Hunter Dukes at the Public Domain Review describes a Japanese rebus system; after describing the sad fate of Miminashi Hōichi (Hōichi the Earless), he writes:
If incantatory texts of Mahāyāna Buddhism work through recitation, are the illiterate barred from enlightenment, should they lack the supreme linguistic recall of Hōichi? The answer requires knowing more about literacy and language in Japan. The stakes of correct recitation were high in the pre- and early-modern era, with strict rules for pronunciation existing since the 1100s, and sutra recitation (dokyō) becoming an artform in the following century. Charlotte Eubanks tells the story of Emperor Goshirakawa, who supposedly incinerated a wing of the imperial palace after mispronouncing “a single character of the Lotus Sutra”.
This is to say, even for the literate, the Buddhist scriptures could be vast palimpsests of code-switches and calques.

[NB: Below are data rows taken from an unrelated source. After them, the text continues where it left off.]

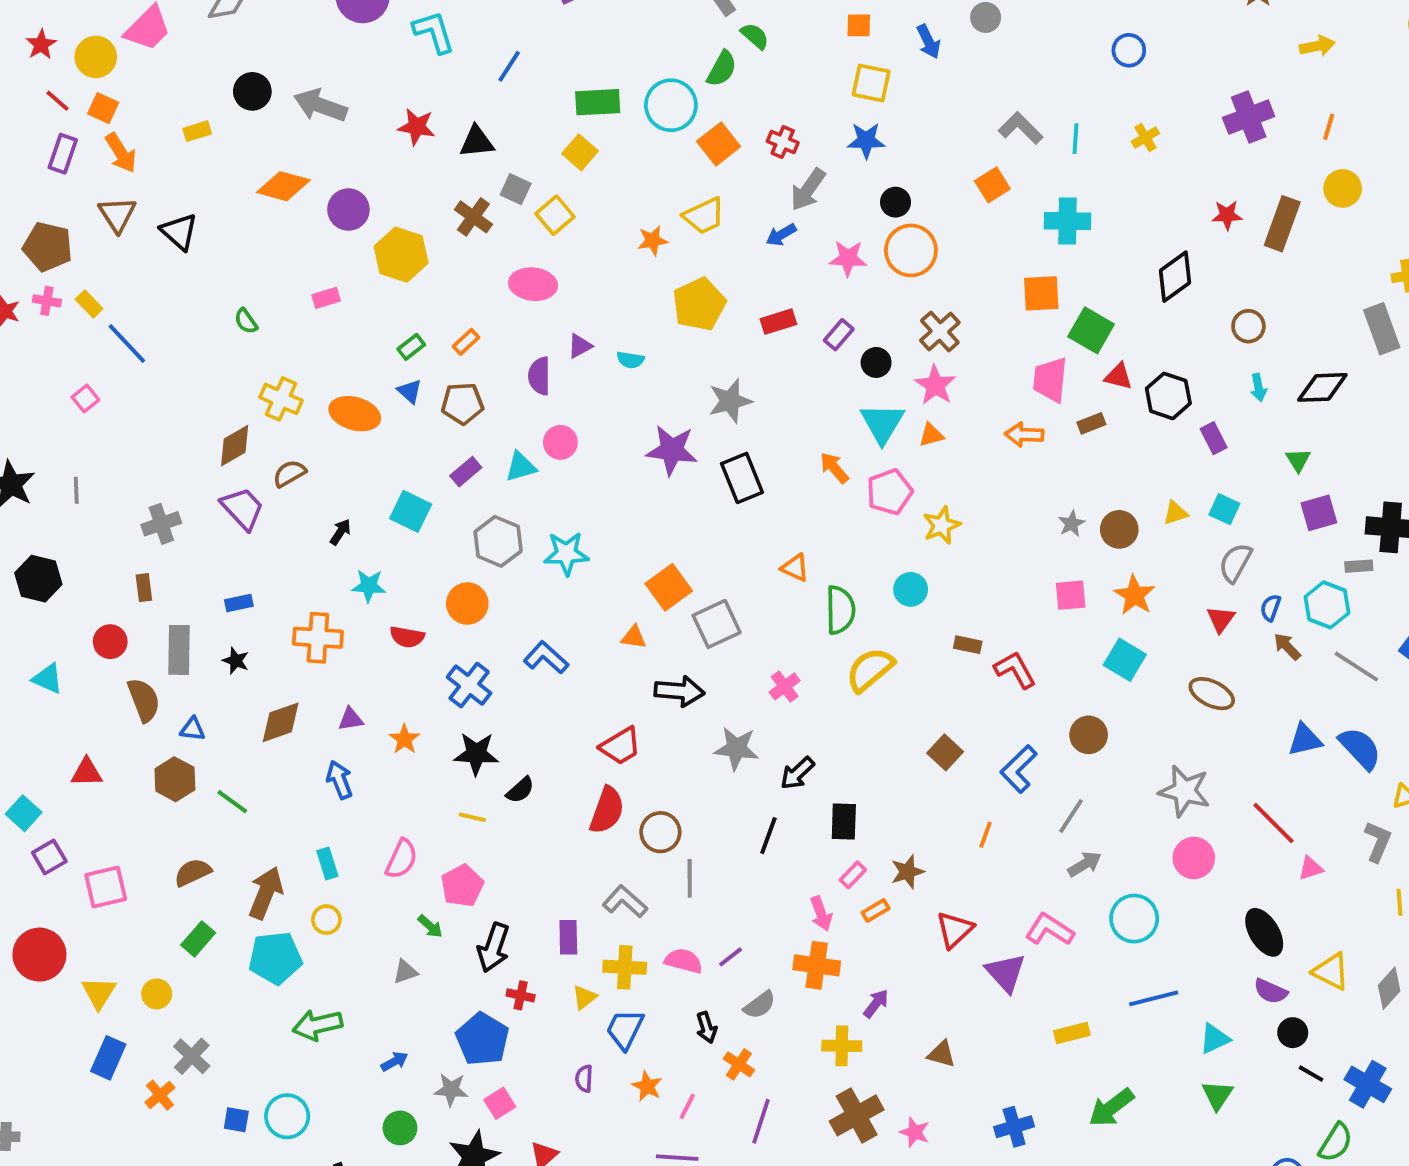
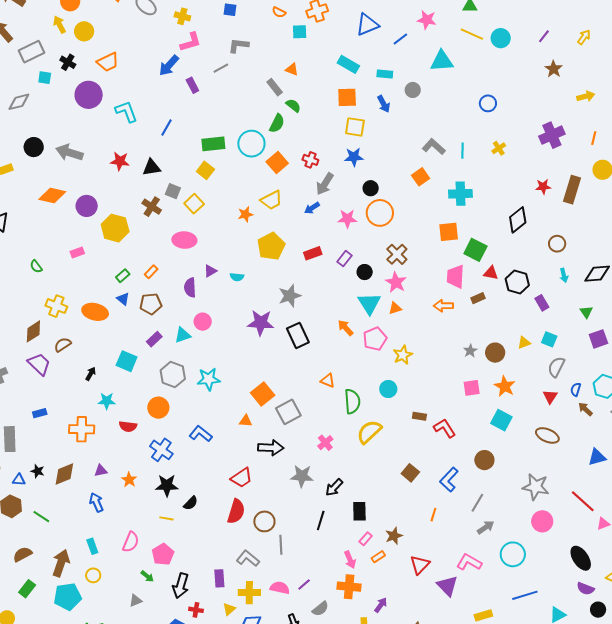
orange square: (859, 25) -> (347, 97), size x1.5
black star: (236, 661) -> (38, 471), moved

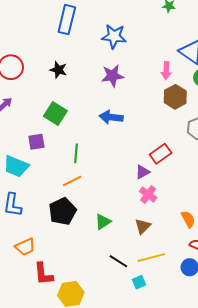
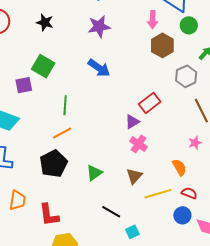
blue arrow: (111, 117) -> (99, 68), turned -150
purple square: (36, 142) -> (24, 85), moved
orange trapezoid: (25, 247) -> (17, 200), turned -55
yellow line: (151, 258) -> (158, 194), moved
red L-shape: (43, 274) -> (49, 215), moved

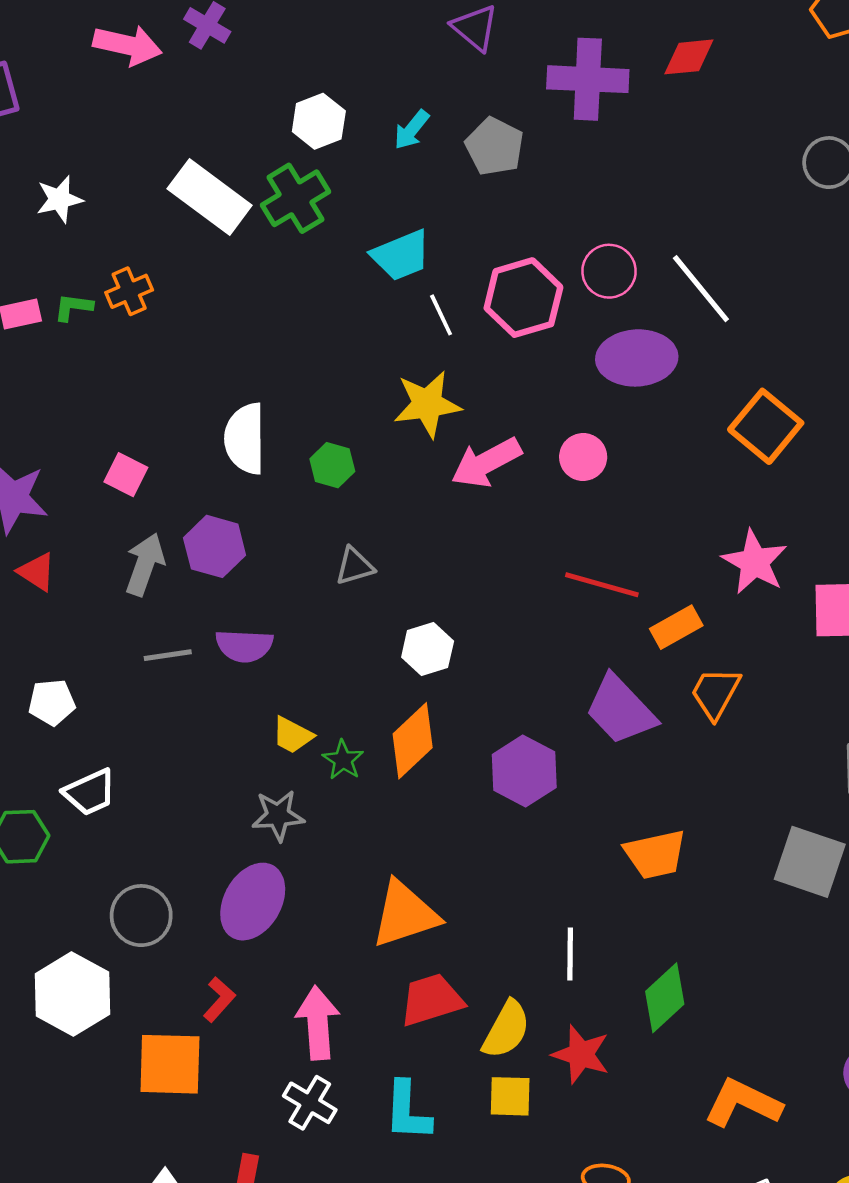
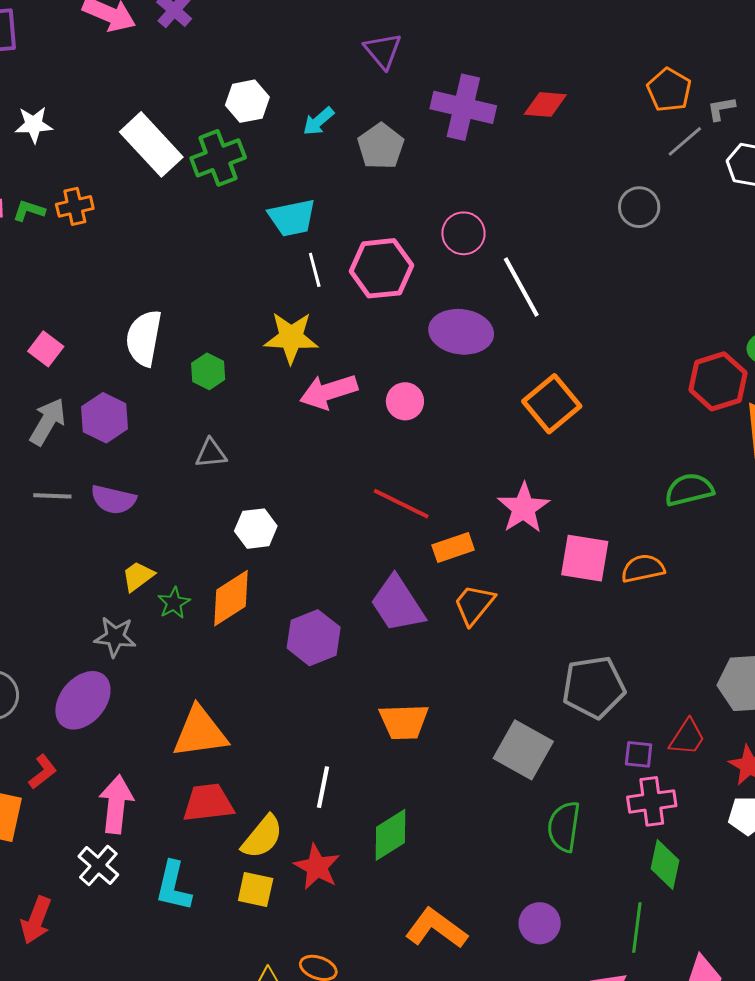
pink circle: (609, 271) -> (463, 233), moved
yellow trapezoid: (292, 735) -> (138, 576), turned 105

First of all, most East Asian canons of sacred Buddhist texts — known as Tripitaka and venerated by practitioners in Korea, Vietnam, and Japan — have long been written in Classical Chinese. As Greg Wilkinson notes, for those who can read this Tripitaka, the canon’s lack of punctuation, the tonal requirements of Chinese, and the presence of Sanskrit transliteration, makes it “very difficult to understand for a Japanese reader without special knowledge and training”, and almost as difficult to pronounce “correctly”, given the variation in dialects and vernacular speech across the archipelago.
In order to circumvent these issues in the seventeenth century, Japanese printers began creating a type of book for the illiterate, allowing them to recite sutras and other devotional prayers, without knowledge of any written language. The texts work by a rebus principle (known as hanjimono), where each drawn image, when named aloud, sounds out a Chinese syllable […]. Famously, the Japanese physician, scholar, and travel writer Tachibana Nankei (1753–1805) reproduced an early example of a Heart Sūtra for the illiterate in his 1795 Travelogue of East and West (Tōzai yūki). […]
As these texts were often most used in rural, agricultural regions, the chosen pictograms reflected the lived experience of their “readers”: the implements of work and rice farming (sieves, saws, paddies); domestic animals (from rats to monkeys); and imagery related to fertility, pregnancy, disease, and death. “Villagers, decoding these pictures and pronouncing them aloud in their local dialect”, writes Eubanks, “would thus produce sounds similar to those pronounced by educated clerics”. Furthermore, the presumed incantatory and magical power of an esoteric teaching, in a nearly incomprehensible language, coupled the sounds and promises of spirituality to the visual realm of everyday life.
Lots of striking images at the link.
The protective body-calligraphy turns up also in the superb film Ugetsu.
https://en.wikipedia.org/wiki/Ugetsu
I have Japanese relatives for whom sutra recitation is still an art form. Perhaps not serious enough for an error to provoke arson, but close.